Il presepe è l’espressione più nitida di quel sentimento, italianissimo, che vuole cercare il sacro nell’umano; che non intende tali dimensioni come distinte e lontane, ma come sfere complementari, amorevole e reciproca partecipazione. Nella bellezza e nella nitida perfezione della materia lavorata e tessuta dall’uomo Dio appare. Apparuit è l’invocazione che la Chiesa ci rivolge a Natale. Dio si fa carne, si mostra, e non lo fa nella potenza del soprannaturale ma nell’innocenza di un bimbo. Questo è un fatto, un evento incontrovertibile che entra nella storia, che segna la storia e la segna nell’amore e non nella paura. La Verità si rivela e il presepe è il simbolo tangibile di quanto Dio si sia fatto vicino, di come ci abbia dato la forza di guardare in alto oltre ogni nostra possibilità, contro ogni nostra possibile speranza. L’incarnazione prelude alla resurrezione, l’innocente che sarà vittima ed, in quanto vittima, vincitore.
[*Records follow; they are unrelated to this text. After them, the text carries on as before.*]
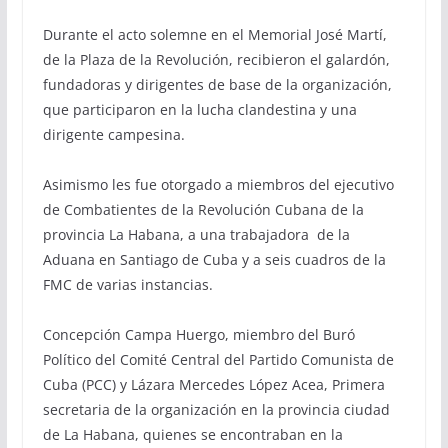
Durante el acto solemne en el Memorial José Martí,
de la Plaza de la Revolución, recibieron el galardón,
fundadoras y dirigentes de base de la organización,
que participaron en la lucha clandestina y una
dirigente campesina.
Asimismo les fue otorgado a miembros del ejecutivo
de Combatientes de la Revolución Cubana de la
provincia La Habana, a una trabajadora de la
Aduana en Santiago de Cuba y a seis cuadros de la
FMC de varias instancias.
Concepción Campa Huergo, miembro del Buró
Político del Comité Central del Partido Comunista de
Cuba (PCC) y Lázara Mercedes López Acea, Primera
secretaria de la organización en la provincia ciudad
de La Habana, quienes se encontraban en la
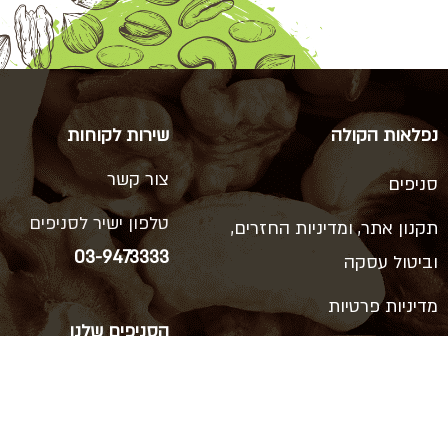
נפלאות הקולה
שירות לקוחות
צור קשר
סניפים
טלפון ישיר לסניפים
תקנון אתר, ומדיניות החזרים,
03-9473333
וביטול עסקה
מדיניות פרטיות
הסניפים שלנו
הצהרת נגישות
ויצמן 66, כפר סבא
רוטשילד 38, ראשון לציון
דרך המכבים 14, ראשון לציון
Il rischio è però concreto. Sta tutto nella mortificazione di questo significato tanto potente quando il presepe viene usato come strumento politico. Dobbiamo avere a che fare con chi la Natività ce la somministra appoggiata su un barcone, trasformandola nel vessillo del sincretismo alla buona, pensando che il Divino Bambino, piuttosto che rappresentare la Via, la Verità e la Vita, sia alla fine il simbolo di uno scialacquato invito, meno impegnativo e più relativo, al “volemose bene” universale. Dobbiamo avere a che fare con chi il presepe ce lo presenta come una bella tradizione (scritta così, senza lettera maiuscola) da salvaguardare, un po’ come l’amatriciana a Roma. Se ne difende la cifra identitaria e popolare, fondamentale certo, ma se ne travisa spesso il contenuto simbolico, totalitario, universale. Il presepe non è tradizione, ma Religione.
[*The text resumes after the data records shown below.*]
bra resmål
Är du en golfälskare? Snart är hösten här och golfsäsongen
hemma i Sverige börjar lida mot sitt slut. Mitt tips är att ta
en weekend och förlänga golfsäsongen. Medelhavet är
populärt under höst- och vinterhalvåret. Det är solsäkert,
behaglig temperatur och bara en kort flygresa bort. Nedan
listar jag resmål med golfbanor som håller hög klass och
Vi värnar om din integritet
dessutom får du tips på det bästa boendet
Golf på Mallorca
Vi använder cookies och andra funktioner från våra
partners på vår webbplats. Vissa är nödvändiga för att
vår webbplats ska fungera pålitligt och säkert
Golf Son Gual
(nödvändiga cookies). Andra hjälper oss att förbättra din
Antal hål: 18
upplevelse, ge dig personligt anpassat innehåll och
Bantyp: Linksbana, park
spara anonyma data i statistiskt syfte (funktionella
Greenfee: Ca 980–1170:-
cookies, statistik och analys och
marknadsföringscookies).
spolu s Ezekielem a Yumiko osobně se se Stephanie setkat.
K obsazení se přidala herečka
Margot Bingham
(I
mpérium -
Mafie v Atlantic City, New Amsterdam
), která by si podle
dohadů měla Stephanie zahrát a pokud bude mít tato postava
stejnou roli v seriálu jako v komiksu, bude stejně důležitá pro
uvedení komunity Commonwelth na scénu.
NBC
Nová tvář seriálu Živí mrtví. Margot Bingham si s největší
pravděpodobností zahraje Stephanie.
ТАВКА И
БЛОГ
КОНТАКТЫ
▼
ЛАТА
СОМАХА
In quella lontana notte di Natale del 1223, Francesco d’Assisi, il più italiano tra i santi ed il più santo tra gli italiani, ricostruì tra le montagne intorno a Greccio la dolce scena di Betlemme. Fu il primo a cogliere nella Cristianità l’importanza del Natale, anche in rapporto con la grande festa della Pasqua. In quel Dio fatto uomo che rischiara la notte noi troviamo la certezza di non essere soli nel buio. Perché Dio possiamo afferrarlo, toccarlo, sentirlo, accarezzarlo in quel Bambino. Per farlo non serve la “ragione illuminata”, non serve nemmeno uno slancio mistico: basta essere noi stessi, tornare a noi stessi e trovare, riscoprire, lì dove sempre è stata, la Verità. Quella Verità che esige Fede, che esige conversione, che esige affidamento. Il coraggio della speranza che è vita totale. A noi sta, nella umile semplicità del presepe, cercare la meraviglia di questo mistero!